Task goal - Copy out nothing but the line containing "rvisión y control instruida por el" and the lines that follow it to the end of the entries, exactly as they stand.

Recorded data

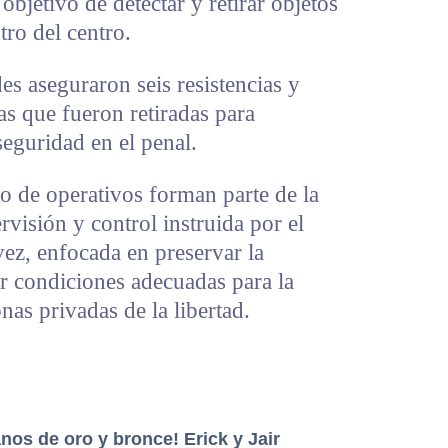
 objetivo de detectar y retirar objetos
tro del centro.
es aseguraron seis resistencias y
s que fueron retiradas para
seguridad en el penal.
o de operativos forman parte de la
rvisión y control instruida por el
ez, enfocada en preservar la
r condiciones adecuadas para la
onas privadas de la libertad.
nos de oro y bronce! Erick y Jair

Expected answer -
rvisión y control instruida por el
ez, enfocada en preservar la
r condiciones adecuadas para la
onas privadas de la libertad.
nos de oro y bronce! Erick y Jair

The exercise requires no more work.